With 2020 thankfully in our rear view mirror, many of us are looking forward to ‘getting back to normal’ in 2021. However despite good news about Covid vaccines, it will take much of the coming year to administer them. Translation: things probably aren’t changing all that much, all that soon.
For emerging food and beverage brands, this means a continuation of many of the business factors that defined the past year: no in-person shows or events, no appreciable field marketing or sampling, no physical meetings, and a whole lot of unpredictability. These factors influence not only day-to-day operations for many founders, but even the process of fundraising, from discovering new investors to building and maintaining healthy relationships, all the way through securing investments.
To mitigate this, the majority of emerging brands have grown even more creative and adapted to the ‘remote’ world, taking advantage of tactics that enable them to stay visible and connected with the investor community. And while nearly everyone is more comfortable with these approaches at this point, it doesn’t mean that everyone uses them with equal success.
The Emerge mentor team from Brandjectory, a community helping emerging brands connect to the right CPG industry investors, shares a few tried and true fundamentals to help ensure emerging brands have an intentional and focused strategy for maintaining an investor network. In their view, when it comes to maintaining healthy investor relationships remotely, there are four things to keep in mind:
- Quality, not just quantity – Communicate important information and eliminate the noise for investors. Sometimes, one well thought-out update can greatly outweigh four or five hasty ones. Take the time to consider the ‘so what’ to the investor behind your most recent news, and then clearly share it with them.
- Not everything has to be rose-colored – Investors know how challenging the current landscape is for emerging brands, so there’s no need to spin everything as a positive, or to never acknowledge the challenges your business is facing. Instead, showing how creatively and effectively your business is responding to hurdles will build a more authentic connection with investors.
- Time is a necessary investment – The exposure and reach that you’re trying to replicate through remote communication efforts may take as much time –or more – than the time you used to spend preparing for and attending in-person shows or meetings. Be ready to invest the time to get the results you need.
- Keep it personal, and be empathetic – When communicating your important information to investors, sometimes a simple note, voicemail or even quick Zoom chat with an established investor relationship can go a long way towards maintaining a healthy network. Look for the right opportunities and make the time to follow through on them.
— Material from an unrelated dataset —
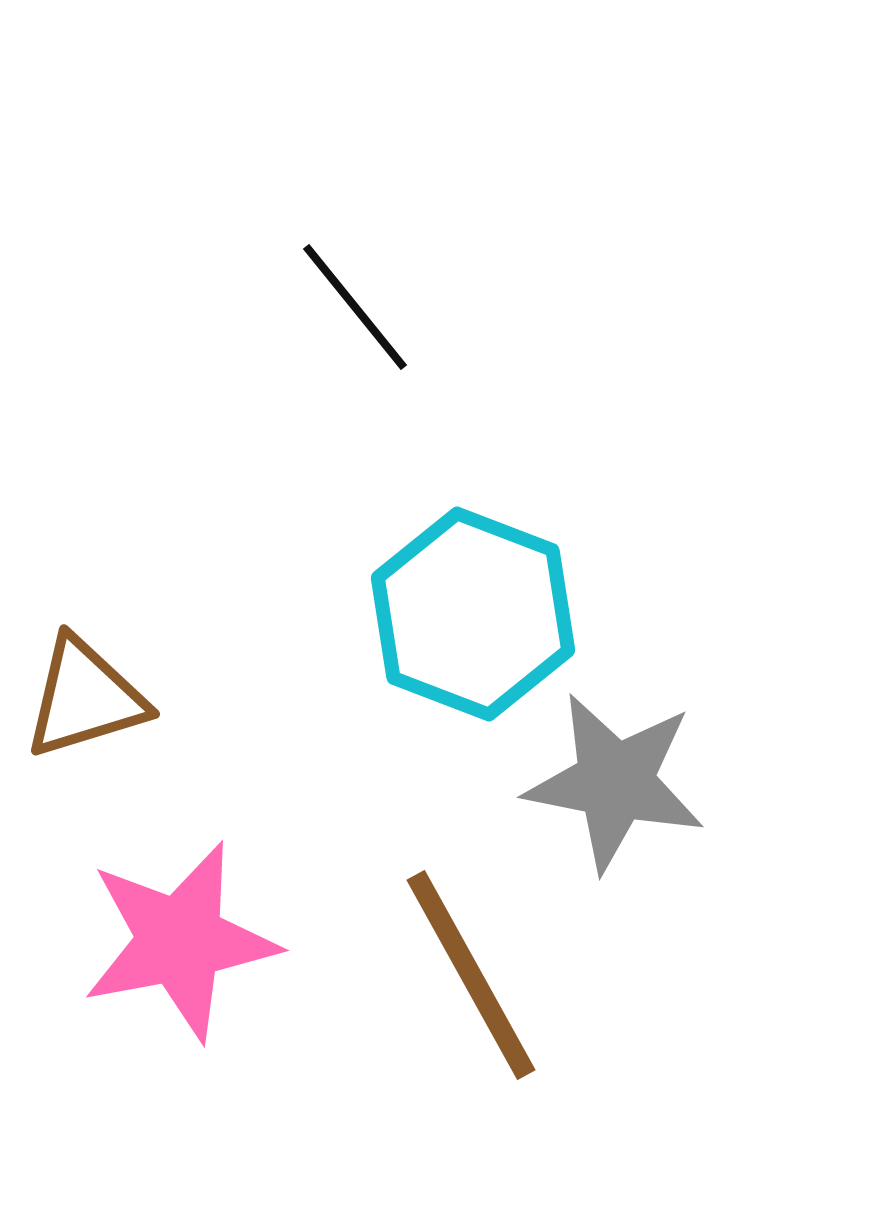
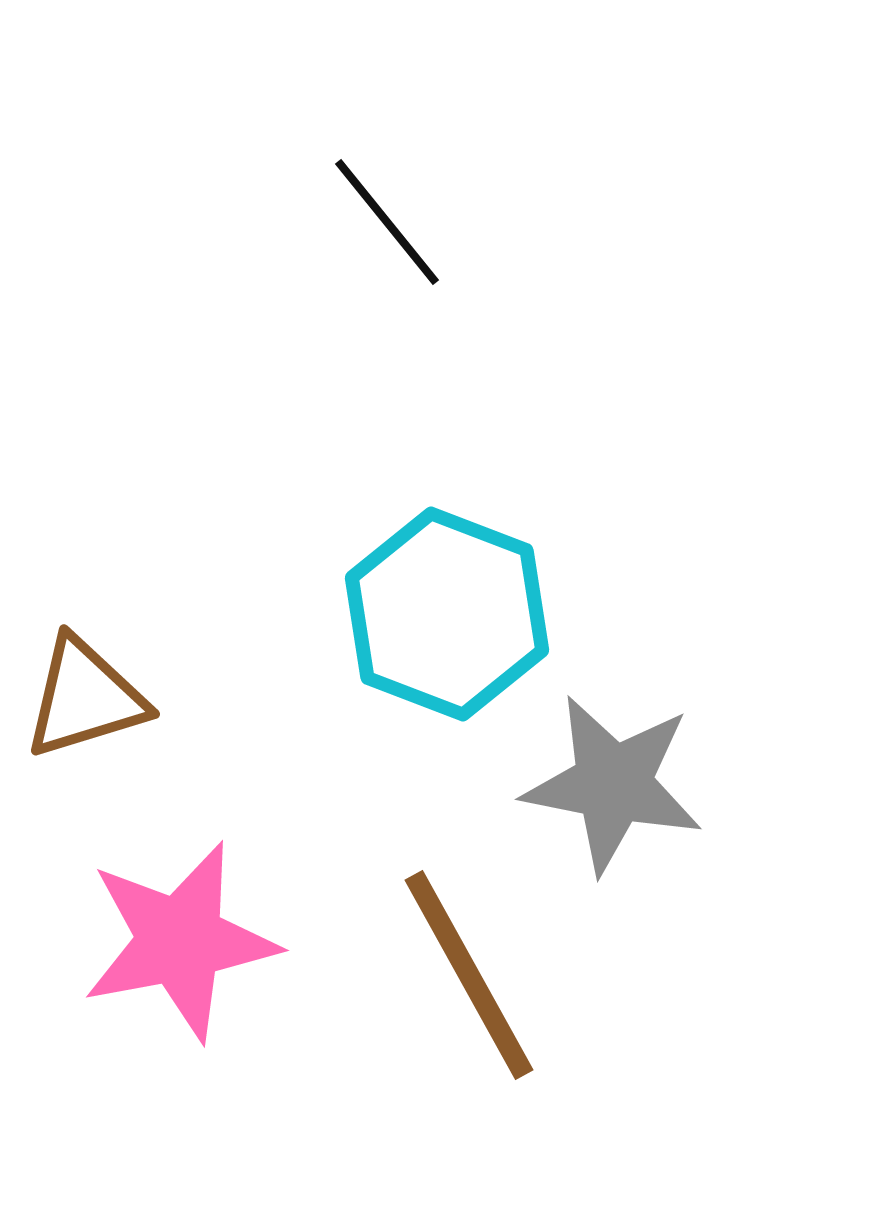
black line: moved 32 px right, 85 px up
cyan hexagon: moved 26 px left
gray star: moved 2 px left, 2 px down
brown line: moved 2 px left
But in doing so, recognize investors are busy too, so a little consideration of their schedule can go a long way to building a strong relationship.
While developing a successful approach to cultivating your investor network isn’t as simple as following these four suggestions, the Brandjectory team hopes these reminders will help to keep your efforts grounded and effective.
These fundamentals are also at the heart of why the Brandjectory community platform was created. The Brandjectory team believes that leading technology and communication tools, like posting your growth story updates, live chats and file sharing, combined with expert guidance about sharing the right information in the optimal framing, can enable brands to be effective and efficient in building authentic, productive investor relationships.